By age 25 Lofstad was managing a dock in the Hamptons. He said he was the first fisherman to export fluke to Japan. But he lost his business as a result of 9/11.
“Eventually I was invited to Troy, where I sold $3,500 worth of fish the first day at the farmer’s market,” he said. “Later I was lured to Saratoga by a local cheese maker, and I sold $4,000 my first day.”
Farmers markets remained lucrative for Lofstad, but when he learned he was about to become father to his daughter, he opened the first Moby Rick’s restaurant and seafood market, now located at 26 Congress St. in Saratoga Springs.
Later he took another location in Clifton Park.
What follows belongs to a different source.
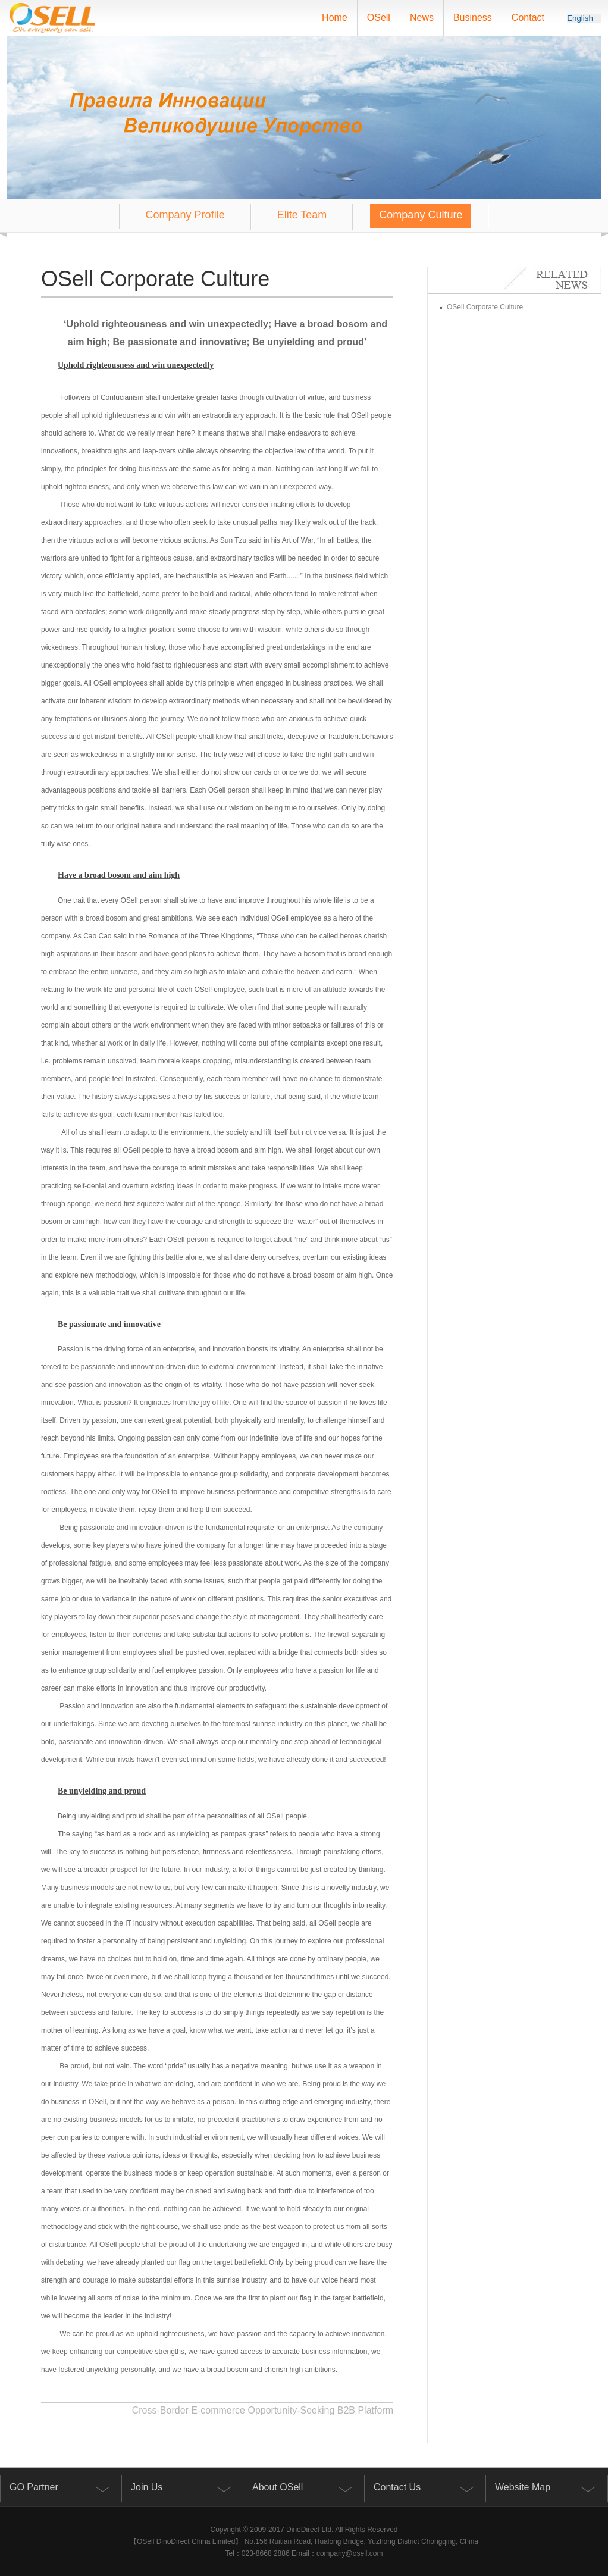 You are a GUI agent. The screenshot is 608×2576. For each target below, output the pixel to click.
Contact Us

When COVID hit, Lofstad turned the space into a packing area for products heading to market.
“We were selling $1.25 million pre-COVID at farmer’s markets and $4 million in 2020 and 2021,” he said.
Sales dropped off as restaurants reopened, but Lofstad said his “farmer’s market customers still want fresh fish in the winter,” so his newest restaurant was conceived.
“COVID shuttered Hildreth’s Restaurant after 42 years, and I was able to lease the building with a turnkey kitchen,” said Lofstad.
The space has been re-designed with an extensive fresh seafood market, a counter for chowder and other take-out items, and dine-in seating for 60, in addition to the bar space.
Lofstad spent two months remodeling and changing the former 1970s décor. He added knotty pine paneling throughout that, along with a fireplace, gives the space an Adirondack ambiance.
Lofstad owns and operates Pura Vida Fisheries, which supplies his restaurants, retail stores and 25 farmer’s markets in the Capital Region and Hudson Valley. The challenge is to keep prices reasonable while making a profit, Lofstad said
The business website is www.mobyricks.com/clifton-park.